The studies featured in this article show quite clearly that a simple nearest-neighbor model that has been highly successful in describing a wide variety of cooperative phenomena can be used to study repeat-protein folding, and extract quantitative interaction energies from real data. Although Ising-like models have been applied to model globular protein folding (for example, see (Munoz, 2001)), the heterogeneity of globular proteins and their intrachain contacts makes such models overparameterized, requiring assumptions about energy terms that come from informatics or from native state structures, rather than from first principles or measurements. A recent retrospective from Harold Scheraga, one of the major contributors to the application of Ising analysis to biopolymers, states of his epic research trajectory “it was soon realized that the helix–coil transition is not a good model for conformational changes in globular proteins, because the one-dimensional Ising model does not capture the cooperative features, embodied in the interplay between short- and long-range interactions, of the folding/unfolding transition of globular proteins” (Scheraga, 2008). Although repeat proteins differ from globular proteins in that they have structural simplicity and are somewhat elongated, they are the same in many other key respects. They have large, continuous hydrophobic cores, they have significant medium and long-range electrostatic interactions (Kloss and Barrick, 2008; Merz et al., 2008), and they are highly cooperative (Kloss et al., 2008). Thus, repeat-proteins provide a unique experimental system to dissect protein folding using this elegant model.
One of the most exciting aspects of the work featured here is that it provides an opportunity to understand protein folding cooperativity in quantitative and structural detail.

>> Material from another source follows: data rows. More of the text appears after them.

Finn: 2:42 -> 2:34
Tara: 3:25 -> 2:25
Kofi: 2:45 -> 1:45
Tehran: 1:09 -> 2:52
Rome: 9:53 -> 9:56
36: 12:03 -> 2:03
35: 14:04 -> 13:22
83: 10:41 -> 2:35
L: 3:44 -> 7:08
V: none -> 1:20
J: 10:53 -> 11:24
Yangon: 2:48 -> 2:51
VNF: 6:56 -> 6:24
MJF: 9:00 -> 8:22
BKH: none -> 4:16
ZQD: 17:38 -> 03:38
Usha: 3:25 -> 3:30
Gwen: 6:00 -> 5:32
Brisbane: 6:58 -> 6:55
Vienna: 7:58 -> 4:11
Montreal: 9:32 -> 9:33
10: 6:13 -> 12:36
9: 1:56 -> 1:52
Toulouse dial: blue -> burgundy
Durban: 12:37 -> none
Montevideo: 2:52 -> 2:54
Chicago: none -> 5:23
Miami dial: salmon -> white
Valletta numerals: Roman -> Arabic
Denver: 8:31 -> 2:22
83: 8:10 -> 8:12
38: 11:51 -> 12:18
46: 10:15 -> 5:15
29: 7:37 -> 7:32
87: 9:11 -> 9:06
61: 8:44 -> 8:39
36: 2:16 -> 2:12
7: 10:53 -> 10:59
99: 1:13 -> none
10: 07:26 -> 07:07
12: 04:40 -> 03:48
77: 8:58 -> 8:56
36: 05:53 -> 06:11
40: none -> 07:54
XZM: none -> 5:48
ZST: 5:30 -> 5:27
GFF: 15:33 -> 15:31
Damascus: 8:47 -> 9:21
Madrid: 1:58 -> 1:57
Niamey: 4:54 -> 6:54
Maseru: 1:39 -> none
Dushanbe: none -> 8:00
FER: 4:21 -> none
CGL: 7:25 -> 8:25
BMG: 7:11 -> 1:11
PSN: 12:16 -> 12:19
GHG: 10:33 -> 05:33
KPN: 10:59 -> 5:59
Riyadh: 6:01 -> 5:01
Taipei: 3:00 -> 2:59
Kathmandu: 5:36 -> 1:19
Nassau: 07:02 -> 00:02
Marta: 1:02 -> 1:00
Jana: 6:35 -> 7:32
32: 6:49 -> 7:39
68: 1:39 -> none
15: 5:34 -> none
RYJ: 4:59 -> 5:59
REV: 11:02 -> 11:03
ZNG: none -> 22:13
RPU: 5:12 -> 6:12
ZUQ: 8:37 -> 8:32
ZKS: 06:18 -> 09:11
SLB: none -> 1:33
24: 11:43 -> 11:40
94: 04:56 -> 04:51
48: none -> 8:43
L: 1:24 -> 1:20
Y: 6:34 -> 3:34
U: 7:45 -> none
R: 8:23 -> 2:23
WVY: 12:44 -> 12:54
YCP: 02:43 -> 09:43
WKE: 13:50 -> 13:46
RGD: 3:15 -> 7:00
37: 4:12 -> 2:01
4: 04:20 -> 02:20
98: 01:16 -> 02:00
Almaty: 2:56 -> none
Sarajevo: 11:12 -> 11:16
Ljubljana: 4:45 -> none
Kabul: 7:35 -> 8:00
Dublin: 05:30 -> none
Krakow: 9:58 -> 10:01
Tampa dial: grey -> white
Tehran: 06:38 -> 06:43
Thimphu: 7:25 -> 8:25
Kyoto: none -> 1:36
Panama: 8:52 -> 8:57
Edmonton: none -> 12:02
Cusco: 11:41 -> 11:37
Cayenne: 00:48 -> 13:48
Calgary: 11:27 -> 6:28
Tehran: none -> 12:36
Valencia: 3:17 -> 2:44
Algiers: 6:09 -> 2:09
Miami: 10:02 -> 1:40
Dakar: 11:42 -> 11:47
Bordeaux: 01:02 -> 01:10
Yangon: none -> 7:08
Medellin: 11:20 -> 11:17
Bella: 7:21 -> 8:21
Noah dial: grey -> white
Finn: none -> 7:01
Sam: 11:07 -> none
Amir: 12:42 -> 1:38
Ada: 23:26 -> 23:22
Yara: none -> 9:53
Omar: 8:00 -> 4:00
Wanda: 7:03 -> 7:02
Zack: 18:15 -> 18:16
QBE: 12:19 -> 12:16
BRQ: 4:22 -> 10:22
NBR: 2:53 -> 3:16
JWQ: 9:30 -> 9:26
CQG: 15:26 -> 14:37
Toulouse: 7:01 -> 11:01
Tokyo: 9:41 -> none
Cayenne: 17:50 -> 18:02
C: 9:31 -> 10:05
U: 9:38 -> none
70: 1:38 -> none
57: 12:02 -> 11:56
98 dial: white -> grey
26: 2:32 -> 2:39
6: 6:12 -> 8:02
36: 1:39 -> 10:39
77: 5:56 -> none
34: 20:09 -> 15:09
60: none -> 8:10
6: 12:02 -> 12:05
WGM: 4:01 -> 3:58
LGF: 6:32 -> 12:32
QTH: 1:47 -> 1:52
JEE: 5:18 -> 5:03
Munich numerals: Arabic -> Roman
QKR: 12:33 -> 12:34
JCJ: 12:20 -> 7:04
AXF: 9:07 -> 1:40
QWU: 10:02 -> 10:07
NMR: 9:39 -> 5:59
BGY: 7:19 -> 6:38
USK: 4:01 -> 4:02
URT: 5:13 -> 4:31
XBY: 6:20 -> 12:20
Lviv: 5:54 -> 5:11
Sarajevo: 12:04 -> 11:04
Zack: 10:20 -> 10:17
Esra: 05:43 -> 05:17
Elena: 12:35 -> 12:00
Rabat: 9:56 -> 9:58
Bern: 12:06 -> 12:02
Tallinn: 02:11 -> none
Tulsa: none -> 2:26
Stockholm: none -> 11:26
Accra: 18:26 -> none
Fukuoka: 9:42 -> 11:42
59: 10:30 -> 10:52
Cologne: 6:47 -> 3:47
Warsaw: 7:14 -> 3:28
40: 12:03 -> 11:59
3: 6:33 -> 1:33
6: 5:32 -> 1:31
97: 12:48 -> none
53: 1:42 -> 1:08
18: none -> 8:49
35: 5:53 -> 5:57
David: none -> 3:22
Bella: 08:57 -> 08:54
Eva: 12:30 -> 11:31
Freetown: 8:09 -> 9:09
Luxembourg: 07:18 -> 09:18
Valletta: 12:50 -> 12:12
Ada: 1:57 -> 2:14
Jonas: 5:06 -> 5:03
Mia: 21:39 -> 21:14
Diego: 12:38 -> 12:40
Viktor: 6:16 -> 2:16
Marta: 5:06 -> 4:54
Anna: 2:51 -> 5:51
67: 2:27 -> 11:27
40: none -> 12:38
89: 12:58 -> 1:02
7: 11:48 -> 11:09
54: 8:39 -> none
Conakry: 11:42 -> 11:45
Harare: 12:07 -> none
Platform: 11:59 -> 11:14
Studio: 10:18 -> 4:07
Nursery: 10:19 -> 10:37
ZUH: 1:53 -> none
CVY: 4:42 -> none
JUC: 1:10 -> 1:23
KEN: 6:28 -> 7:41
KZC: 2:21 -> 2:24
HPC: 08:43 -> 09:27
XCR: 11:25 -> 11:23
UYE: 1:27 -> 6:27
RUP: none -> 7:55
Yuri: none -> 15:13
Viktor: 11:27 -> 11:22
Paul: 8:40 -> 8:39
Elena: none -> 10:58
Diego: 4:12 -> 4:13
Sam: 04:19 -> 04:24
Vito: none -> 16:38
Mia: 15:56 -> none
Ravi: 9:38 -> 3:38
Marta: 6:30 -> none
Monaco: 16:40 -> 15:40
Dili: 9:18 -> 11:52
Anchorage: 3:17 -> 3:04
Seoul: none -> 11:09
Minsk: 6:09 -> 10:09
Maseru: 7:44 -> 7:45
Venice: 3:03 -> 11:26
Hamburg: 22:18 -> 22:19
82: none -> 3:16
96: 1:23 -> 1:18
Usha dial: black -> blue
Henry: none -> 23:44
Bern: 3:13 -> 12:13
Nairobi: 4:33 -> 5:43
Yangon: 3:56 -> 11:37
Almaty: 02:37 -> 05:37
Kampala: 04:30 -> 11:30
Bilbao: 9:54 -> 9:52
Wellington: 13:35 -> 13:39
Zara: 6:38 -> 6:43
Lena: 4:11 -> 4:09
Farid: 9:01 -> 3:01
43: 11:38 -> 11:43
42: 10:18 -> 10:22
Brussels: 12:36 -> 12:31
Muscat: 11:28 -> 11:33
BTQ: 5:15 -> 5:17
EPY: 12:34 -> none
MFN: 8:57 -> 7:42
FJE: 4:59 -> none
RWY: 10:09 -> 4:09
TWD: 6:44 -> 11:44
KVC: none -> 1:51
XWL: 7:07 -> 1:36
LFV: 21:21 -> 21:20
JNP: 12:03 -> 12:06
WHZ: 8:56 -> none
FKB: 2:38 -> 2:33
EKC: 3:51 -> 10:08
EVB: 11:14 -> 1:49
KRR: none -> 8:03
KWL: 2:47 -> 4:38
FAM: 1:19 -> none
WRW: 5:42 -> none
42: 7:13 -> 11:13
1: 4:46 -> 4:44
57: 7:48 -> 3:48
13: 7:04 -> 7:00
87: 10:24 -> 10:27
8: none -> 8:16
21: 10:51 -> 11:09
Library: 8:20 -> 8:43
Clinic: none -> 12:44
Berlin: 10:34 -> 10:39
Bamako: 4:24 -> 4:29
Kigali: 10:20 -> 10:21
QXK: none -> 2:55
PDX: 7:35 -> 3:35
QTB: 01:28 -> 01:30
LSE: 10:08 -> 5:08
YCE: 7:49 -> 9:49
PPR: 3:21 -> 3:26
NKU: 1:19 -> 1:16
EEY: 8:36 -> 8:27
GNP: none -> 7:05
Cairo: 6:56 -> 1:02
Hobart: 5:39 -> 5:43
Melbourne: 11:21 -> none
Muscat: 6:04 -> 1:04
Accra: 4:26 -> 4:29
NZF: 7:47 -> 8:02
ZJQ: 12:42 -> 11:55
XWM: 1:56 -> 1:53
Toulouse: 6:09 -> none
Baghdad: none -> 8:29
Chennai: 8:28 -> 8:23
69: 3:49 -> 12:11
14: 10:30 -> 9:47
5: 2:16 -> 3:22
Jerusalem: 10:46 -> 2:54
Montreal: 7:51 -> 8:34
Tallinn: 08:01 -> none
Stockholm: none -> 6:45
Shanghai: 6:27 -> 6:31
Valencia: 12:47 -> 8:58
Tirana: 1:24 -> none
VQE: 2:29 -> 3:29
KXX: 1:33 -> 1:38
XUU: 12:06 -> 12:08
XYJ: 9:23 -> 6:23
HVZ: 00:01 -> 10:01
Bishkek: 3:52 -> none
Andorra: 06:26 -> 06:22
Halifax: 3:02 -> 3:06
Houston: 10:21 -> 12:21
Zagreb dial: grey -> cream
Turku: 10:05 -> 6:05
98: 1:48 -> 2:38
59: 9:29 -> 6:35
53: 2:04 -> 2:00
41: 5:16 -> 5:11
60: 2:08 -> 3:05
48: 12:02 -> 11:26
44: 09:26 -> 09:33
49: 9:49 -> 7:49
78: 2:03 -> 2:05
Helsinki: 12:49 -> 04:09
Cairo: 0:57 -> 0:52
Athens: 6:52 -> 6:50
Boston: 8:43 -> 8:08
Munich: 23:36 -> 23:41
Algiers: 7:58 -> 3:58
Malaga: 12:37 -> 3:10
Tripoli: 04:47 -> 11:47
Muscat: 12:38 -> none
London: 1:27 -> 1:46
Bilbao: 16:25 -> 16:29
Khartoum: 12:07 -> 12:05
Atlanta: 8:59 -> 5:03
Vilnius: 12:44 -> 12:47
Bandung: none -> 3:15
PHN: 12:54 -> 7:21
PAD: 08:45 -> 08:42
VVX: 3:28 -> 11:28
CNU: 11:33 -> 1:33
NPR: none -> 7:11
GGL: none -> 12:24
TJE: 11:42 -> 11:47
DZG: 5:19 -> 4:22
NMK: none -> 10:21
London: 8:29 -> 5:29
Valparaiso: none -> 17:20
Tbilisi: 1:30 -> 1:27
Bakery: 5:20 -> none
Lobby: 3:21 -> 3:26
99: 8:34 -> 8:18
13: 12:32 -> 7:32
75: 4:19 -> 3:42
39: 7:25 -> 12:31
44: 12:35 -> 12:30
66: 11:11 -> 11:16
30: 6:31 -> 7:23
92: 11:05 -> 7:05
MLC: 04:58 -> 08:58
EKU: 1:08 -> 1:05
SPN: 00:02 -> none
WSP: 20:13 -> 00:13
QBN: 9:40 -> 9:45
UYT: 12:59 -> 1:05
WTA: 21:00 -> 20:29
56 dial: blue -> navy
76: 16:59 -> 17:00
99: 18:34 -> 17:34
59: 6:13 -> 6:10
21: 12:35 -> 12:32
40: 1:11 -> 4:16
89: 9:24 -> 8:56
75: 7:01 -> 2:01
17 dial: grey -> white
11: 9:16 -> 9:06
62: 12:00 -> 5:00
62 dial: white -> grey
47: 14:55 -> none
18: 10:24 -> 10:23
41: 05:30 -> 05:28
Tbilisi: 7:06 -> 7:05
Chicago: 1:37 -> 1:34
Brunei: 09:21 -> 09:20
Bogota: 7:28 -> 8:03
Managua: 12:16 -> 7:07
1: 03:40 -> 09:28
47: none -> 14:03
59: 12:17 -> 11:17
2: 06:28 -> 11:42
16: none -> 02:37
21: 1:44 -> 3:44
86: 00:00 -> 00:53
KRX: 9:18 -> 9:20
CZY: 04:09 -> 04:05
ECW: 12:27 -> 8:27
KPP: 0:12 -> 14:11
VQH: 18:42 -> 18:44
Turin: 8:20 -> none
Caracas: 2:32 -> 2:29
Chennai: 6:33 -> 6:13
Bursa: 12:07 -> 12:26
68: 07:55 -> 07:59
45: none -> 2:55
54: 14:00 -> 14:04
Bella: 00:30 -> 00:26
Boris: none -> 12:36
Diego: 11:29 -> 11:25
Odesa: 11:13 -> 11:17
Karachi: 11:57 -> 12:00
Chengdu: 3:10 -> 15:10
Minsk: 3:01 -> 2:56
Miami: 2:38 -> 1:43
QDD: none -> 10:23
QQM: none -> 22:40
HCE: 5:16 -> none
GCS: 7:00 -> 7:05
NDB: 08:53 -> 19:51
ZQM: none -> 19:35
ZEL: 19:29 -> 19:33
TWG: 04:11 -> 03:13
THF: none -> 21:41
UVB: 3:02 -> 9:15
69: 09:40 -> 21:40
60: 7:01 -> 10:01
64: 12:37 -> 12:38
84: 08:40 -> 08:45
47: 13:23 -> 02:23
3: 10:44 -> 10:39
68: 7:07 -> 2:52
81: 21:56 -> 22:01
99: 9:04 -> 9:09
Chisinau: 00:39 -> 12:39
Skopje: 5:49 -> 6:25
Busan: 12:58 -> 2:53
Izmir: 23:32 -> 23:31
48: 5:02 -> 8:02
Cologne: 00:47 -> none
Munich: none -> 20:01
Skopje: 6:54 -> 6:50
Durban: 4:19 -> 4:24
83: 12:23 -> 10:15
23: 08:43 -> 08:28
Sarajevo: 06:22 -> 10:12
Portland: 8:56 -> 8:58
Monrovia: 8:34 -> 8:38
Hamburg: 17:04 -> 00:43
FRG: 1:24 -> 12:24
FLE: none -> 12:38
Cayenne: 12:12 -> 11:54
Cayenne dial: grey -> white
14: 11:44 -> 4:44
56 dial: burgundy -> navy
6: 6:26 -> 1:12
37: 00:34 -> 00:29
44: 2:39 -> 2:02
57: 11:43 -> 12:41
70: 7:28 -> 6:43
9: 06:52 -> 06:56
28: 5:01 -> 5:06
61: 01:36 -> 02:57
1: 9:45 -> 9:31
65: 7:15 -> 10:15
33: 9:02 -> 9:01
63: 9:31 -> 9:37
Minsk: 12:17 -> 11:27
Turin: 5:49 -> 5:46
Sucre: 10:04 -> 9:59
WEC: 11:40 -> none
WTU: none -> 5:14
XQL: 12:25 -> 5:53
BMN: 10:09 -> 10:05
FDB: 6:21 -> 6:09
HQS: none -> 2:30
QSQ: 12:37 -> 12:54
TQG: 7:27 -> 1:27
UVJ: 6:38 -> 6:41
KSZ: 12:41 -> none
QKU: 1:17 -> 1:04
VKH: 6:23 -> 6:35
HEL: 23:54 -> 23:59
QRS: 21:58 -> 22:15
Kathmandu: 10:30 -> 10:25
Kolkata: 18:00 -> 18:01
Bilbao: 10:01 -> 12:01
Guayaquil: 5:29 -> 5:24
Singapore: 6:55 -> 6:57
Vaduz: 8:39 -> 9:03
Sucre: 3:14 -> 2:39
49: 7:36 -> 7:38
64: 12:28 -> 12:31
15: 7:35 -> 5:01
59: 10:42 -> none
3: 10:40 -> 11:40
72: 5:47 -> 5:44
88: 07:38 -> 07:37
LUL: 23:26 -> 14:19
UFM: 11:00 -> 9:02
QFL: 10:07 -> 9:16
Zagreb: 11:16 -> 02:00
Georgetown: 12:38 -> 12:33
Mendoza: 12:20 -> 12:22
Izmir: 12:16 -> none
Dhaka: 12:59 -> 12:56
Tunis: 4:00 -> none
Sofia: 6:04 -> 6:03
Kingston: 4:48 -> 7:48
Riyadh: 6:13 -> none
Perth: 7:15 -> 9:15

Determination of ΔGi,i+1 provides a direct measure of long-range coupling within a folded protein. Further analysis of repeat proteins using the 1D Ising model should reveal not only the structural origins of this cooperativity, but how such cooperativity influences the kinetics of folding.
This work was supported by NIH grant RO1GM068462 to DB.
1If there are experimental errors associated with the column on the right hand side, the solution will be inexact, but can be found using least-squares.
2To obtain a more rigorous measure of parameter uncertainties, we have measured each unfolding transition at least three times, allowing us to use resampling methods to fit separate transitions and compare results. This resampling approach, which employs more data, cannot be directly compared with the other studies analyzed here, but it gives similar confidence intervals to those from the bootstrap method.